BACKGROUND OF THE DISCLOSURE

The 3rd generation partnership project (3GPP) defines security requirements and test cases for network elements in the 5G security assurance specification (SCAS). As mentioned in technical specifications versions 33.515 and 33.513, unique security requirements are defined for the user plane function (UPF) and session management function (SMF) of the core network, respectively. These specific security requirements include security function requirements for UPF and SMF in the relevant specifications and the test cases related to the security requirements.

However, in the security test cases involving SMF and UPF in the above specifications, it is necessary to obtain SBI interface information and N4 interface information of the SMF. However, the SBI interface information and N4 interface information of the existing 5GC equipment vendors are not easy to obtain, making it difficult to complete the SMF and UPF security test cases to ensure information security.

SUMMARY OF THE DISCLOSURE

In response to the above-referenced technical inadequacies, the present disclosure provides an information security detection method and an information security detection device capable of implement partial SMF and UPF security test cases in a simple way.

In order to solve the above-mentioned problems, one of the technical aspects adopted by the present disclosure is to provide an information security detection method, applicable to executing following processes in response to a user equipment (UE), a base station and a core network establishing a connection: configuring the UE to transmit an uplink non-access stratum (NAS) transport message and a protocol data unit (PDU) session establishment request to the core network through the base station; configuring the base station to receive a first signaling and a second signaling from the core network through an N2 interface; capturing the first signaling by an information security detection device, and determining whether or not the first signaling contains a security indication information element (IE); and in response to the information security detection device determining that the security indication IE is contained in the first signaling, configuring the information security detection device to determine whether or not the security indication IE is consistent with a user plane (UP) security policy of a unified data management (UDM) entity of the core network, so as to determine whether or not a session management function (SMF) entity of the core network passes a first security test case.

In order to solve the above-mentioned problems, another one of the technical aspects adopted by the present disclosure is to provide an information security detection device, which includes a memory and a processing circuit. The memory stores a plurality of instructions, the processing circuit is electrically connected to the memory and configured to read the instructions and execute following processes: communicatively establishing a connection through a user equipment (UE), a base station and a core network; configuring the UE to transmit an uplink non-access stratum (NAS) transport message and a protocol data unit (PDU) session establishment request to the core network through the base station; configuring the UE to receive a first signaling and a second signaling from the core network through an N2 interface of the base station; capturing the first signaling and checking whether or not the first signaling contains a security indication information element (IE); and in response to determining that the security indication IE is contained in the first signaling, determining whether or not the security indication IE is consistent with a user plane (UP) security policy of a unified data management (UDM) entity of the core network, so as to determine whether or not a session management function (SMF) entity of the core network passes a first security test case.

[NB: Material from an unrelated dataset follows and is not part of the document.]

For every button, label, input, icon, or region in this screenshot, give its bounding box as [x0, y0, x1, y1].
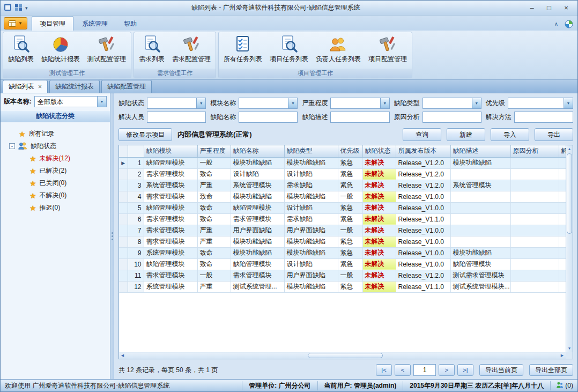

Therefore, in the information security detection method and information security detection device provided by the present disclosure, packets of the N2 interface and the N3 interface can be captured and analyzed, while referring to the UP security policy of the UDM entity, so as to reduce the difficulty of obtaining the necessary information required for the information security test cases, and implement certain SMF and UPF security test cases in a simpler way, thereby greatly improving the feasibility of realizing such information security test cases.

These and other aspects of the present disclosure will become apparent from the following description of the embodiment taken in conjunction with the following drawings and their captions, although variations and modifications therein may be affected without departing from the spirit and scope of the novel concepts of the disclosure.

BRIEF DESCRIPTION OF THE DRAWINGS

The described embodiments may be better understood by reference to the following description and the accompanying drawings, in which:

FIG. 1 is a functional block diagram of an information security detection device according to one embodiment of the present disclosure;

FIG. 2 is a first flowchart of the information security detection method according to an embodiment of the present invention;

FIG. 3 is a first timing diagram of the information security detection method according to one embodiment of the present disclosure;

FIG. 4 is a second flowchart of the information security detection method according to one embodiment of the present disclosure;

FIG. 5 is a third flowchart of the third step of the information security detection method according to the embodiment of the present disclosure; and

FIG. 6 is a second timing diagram of the information security detection method according to one embodiment of the present disclosure.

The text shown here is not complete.